INSTRUCTIONS FOR THE TASK
When the line containing "IDENTIFICATION DATA" appears in the data below, begin copying there and stop only after the line containing "SOSvirtual or a".

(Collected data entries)
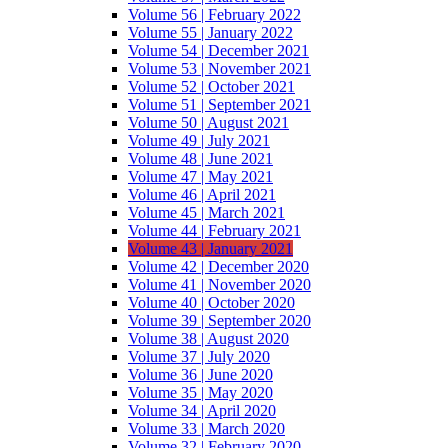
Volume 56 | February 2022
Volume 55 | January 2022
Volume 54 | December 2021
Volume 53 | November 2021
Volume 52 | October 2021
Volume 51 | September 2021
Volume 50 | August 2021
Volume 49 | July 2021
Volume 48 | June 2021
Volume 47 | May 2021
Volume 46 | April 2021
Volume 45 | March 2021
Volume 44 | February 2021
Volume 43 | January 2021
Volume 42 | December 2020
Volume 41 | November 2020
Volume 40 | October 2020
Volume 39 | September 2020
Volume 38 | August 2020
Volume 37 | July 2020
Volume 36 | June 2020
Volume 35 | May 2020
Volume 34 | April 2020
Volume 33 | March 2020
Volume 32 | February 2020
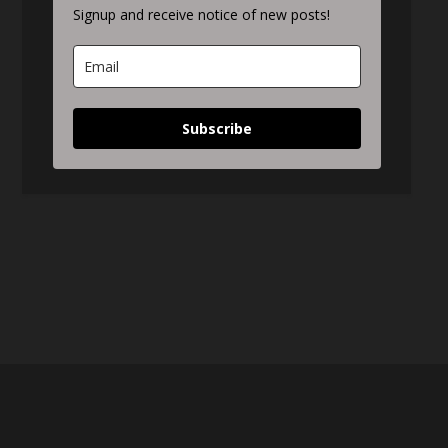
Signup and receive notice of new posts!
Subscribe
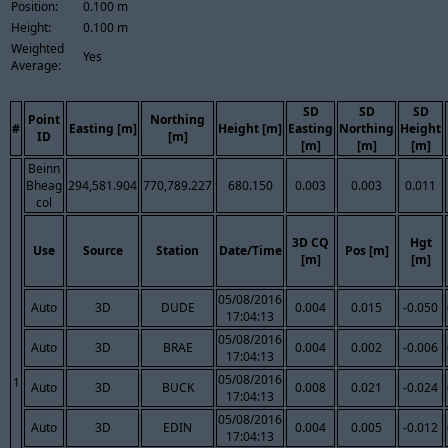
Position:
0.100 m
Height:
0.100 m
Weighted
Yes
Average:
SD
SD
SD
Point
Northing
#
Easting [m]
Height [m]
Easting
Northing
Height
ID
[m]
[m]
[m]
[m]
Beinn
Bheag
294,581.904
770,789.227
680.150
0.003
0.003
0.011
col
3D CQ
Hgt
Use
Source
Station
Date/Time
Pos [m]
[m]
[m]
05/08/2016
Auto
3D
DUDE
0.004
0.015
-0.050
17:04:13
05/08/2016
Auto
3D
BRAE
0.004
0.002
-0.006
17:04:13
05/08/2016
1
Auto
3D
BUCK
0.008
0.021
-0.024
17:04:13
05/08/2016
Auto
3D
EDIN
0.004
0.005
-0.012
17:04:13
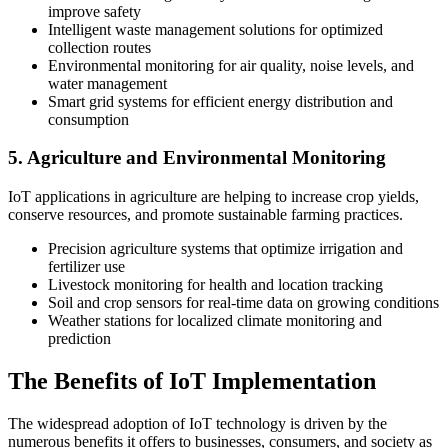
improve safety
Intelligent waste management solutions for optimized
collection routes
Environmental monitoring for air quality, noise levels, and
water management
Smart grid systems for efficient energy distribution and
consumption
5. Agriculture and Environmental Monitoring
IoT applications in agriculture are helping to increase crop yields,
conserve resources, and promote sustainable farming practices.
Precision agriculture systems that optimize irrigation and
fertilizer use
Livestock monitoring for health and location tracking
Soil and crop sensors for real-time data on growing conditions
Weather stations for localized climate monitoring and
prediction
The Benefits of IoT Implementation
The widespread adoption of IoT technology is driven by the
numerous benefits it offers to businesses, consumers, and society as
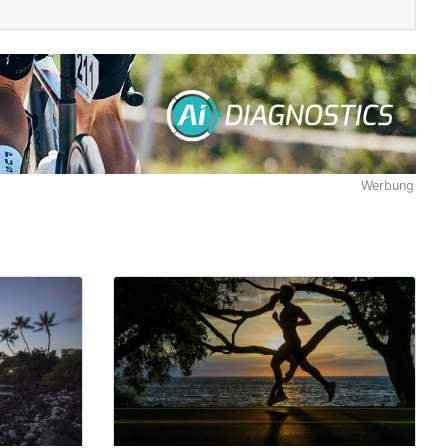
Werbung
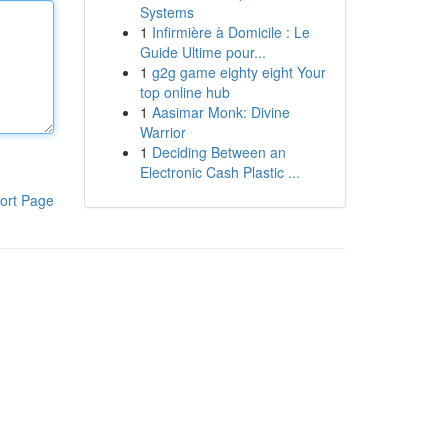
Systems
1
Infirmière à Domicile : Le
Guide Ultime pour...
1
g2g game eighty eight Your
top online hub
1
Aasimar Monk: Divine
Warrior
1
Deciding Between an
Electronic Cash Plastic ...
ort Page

==

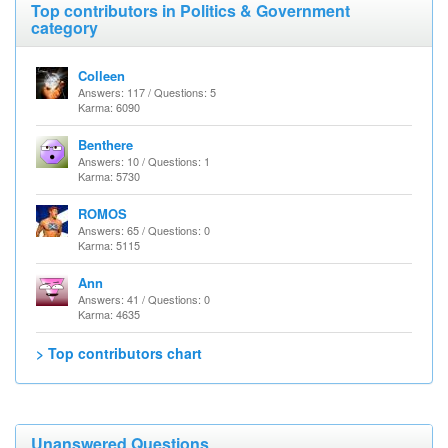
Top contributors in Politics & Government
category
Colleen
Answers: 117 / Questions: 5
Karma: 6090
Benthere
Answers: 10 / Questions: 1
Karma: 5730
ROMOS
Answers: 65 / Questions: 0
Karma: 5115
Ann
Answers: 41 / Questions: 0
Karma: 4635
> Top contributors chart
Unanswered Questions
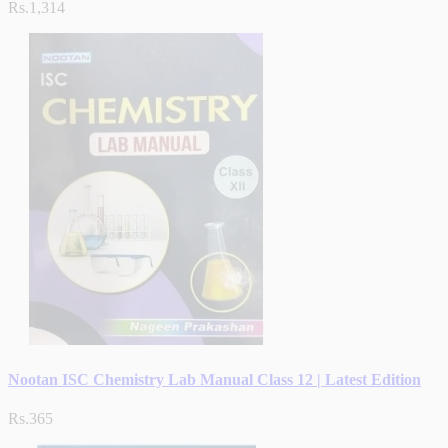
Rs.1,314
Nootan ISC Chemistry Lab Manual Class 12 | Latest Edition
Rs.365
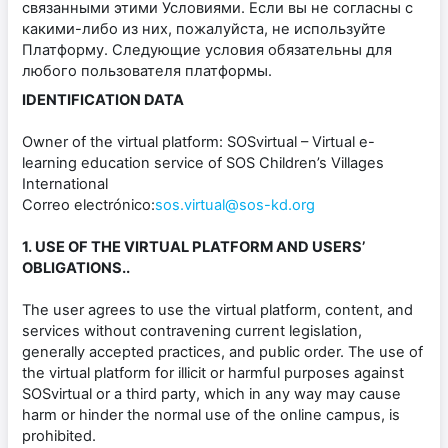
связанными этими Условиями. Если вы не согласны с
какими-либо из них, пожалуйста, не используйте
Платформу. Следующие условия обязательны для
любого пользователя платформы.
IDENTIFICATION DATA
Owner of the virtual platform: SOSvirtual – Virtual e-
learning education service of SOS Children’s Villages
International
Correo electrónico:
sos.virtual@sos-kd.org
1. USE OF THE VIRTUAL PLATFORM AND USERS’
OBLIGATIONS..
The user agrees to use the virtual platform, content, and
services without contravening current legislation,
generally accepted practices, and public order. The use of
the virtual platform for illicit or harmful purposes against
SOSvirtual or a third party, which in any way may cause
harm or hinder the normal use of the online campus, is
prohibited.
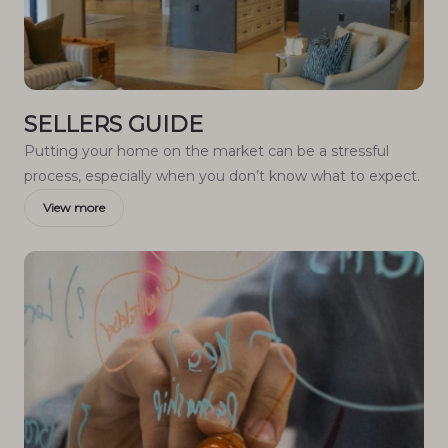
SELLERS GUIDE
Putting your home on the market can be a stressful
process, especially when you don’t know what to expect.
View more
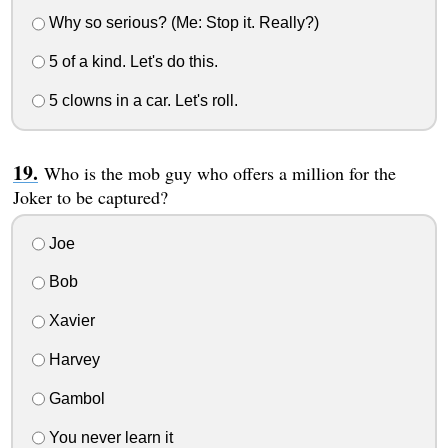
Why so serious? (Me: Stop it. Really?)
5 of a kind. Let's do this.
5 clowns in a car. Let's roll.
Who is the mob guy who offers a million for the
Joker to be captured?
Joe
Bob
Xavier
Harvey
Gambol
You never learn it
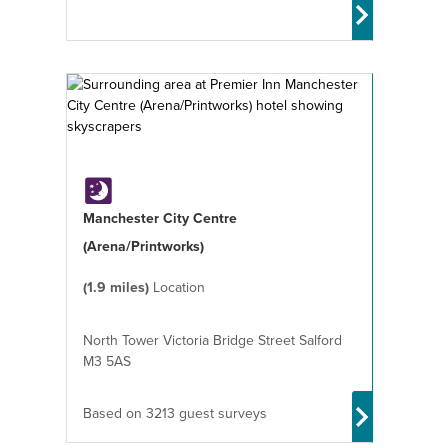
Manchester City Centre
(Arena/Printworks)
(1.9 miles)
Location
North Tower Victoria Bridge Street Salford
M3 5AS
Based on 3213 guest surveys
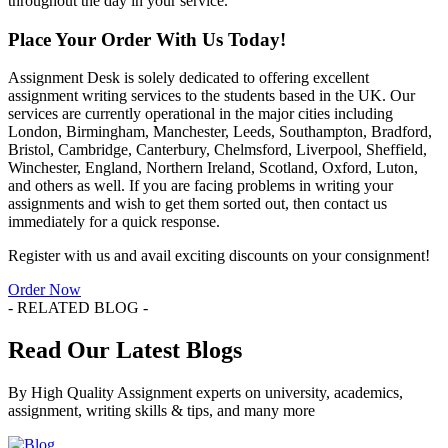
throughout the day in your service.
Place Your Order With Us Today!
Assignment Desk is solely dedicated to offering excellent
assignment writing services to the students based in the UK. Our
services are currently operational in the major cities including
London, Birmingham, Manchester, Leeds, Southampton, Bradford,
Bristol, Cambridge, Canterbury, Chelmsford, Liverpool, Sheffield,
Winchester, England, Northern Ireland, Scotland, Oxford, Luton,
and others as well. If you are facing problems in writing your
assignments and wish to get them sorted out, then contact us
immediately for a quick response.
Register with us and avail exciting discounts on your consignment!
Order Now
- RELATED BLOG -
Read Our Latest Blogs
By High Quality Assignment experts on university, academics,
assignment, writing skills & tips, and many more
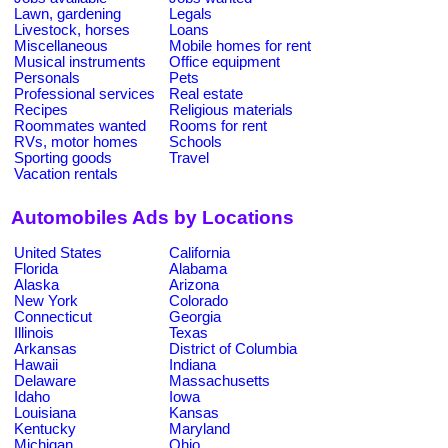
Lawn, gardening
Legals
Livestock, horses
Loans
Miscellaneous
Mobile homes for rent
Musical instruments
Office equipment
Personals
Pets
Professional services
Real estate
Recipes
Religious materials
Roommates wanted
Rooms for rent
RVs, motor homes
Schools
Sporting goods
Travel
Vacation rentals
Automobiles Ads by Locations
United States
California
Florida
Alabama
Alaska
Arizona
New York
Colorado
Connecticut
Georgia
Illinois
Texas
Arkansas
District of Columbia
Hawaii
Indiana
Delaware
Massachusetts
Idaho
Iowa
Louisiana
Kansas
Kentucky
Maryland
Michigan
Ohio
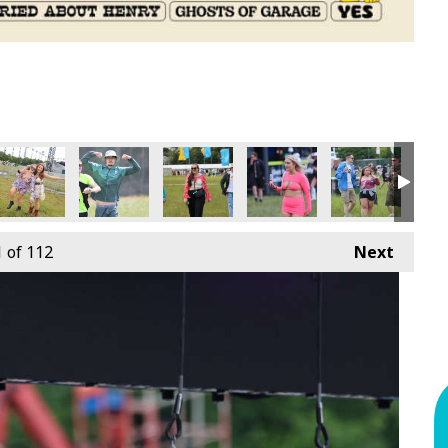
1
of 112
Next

...

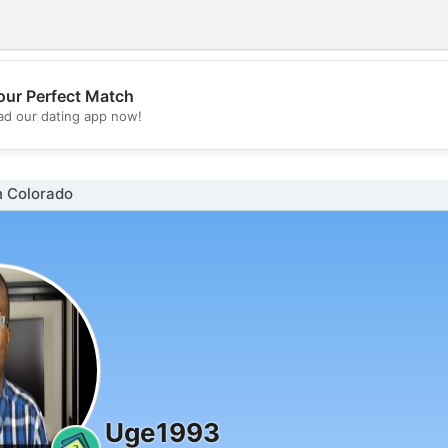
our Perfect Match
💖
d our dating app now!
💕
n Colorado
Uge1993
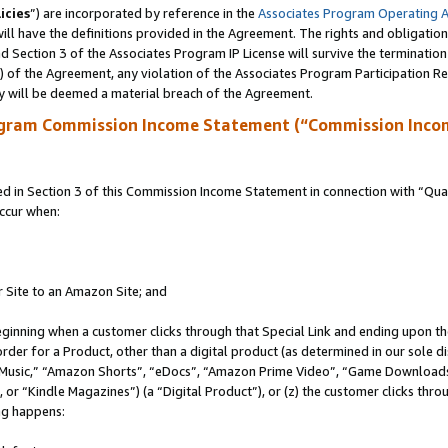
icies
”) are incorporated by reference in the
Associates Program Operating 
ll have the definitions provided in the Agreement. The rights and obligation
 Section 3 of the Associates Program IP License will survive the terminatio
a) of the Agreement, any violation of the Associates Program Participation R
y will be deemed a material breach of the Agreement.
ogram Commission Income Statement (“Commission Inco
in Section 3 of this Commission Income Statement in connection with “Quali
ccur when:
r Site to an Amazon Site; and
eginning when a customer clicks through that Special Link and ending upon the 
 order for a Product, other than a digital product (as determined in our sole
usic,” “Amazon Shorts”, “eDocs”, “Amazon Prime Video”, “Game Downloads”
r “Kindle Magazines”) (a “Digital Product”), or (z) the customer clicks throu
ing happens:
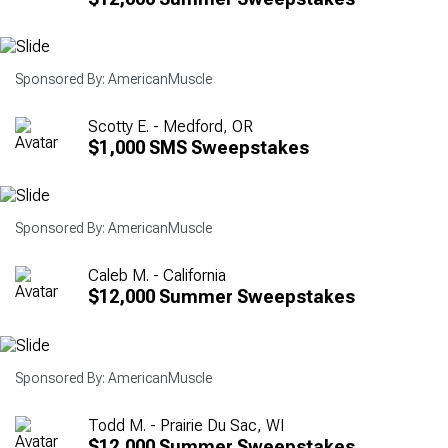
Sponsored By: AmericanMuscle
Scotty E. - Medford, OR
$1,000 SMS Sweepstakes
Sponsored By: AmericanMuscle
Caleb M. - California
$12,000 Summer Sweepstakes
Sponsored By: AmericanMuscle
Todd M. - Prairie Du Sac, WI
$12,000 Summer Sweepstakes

RESULT FOR THIS EXERCISE
IDENTIFICATION DATA
Owner of the virtual platform: SOSvirtual – Virtual e-
learning education service of SOS Children’s Villages
International
Correo electrónico:
sos.virtual@sos-kd.org
1. USE OF THE VIRTUAL PLATFORM AND USERS’
OBLIGATIONS..
The user agrees to use the virtual platform, content, and
services without contravening current legislation,
generally accepted practices, and public order. The use of
the virtual platform for illicit or harmful purposes against
SOSvirtual or a third party, which in any way may cause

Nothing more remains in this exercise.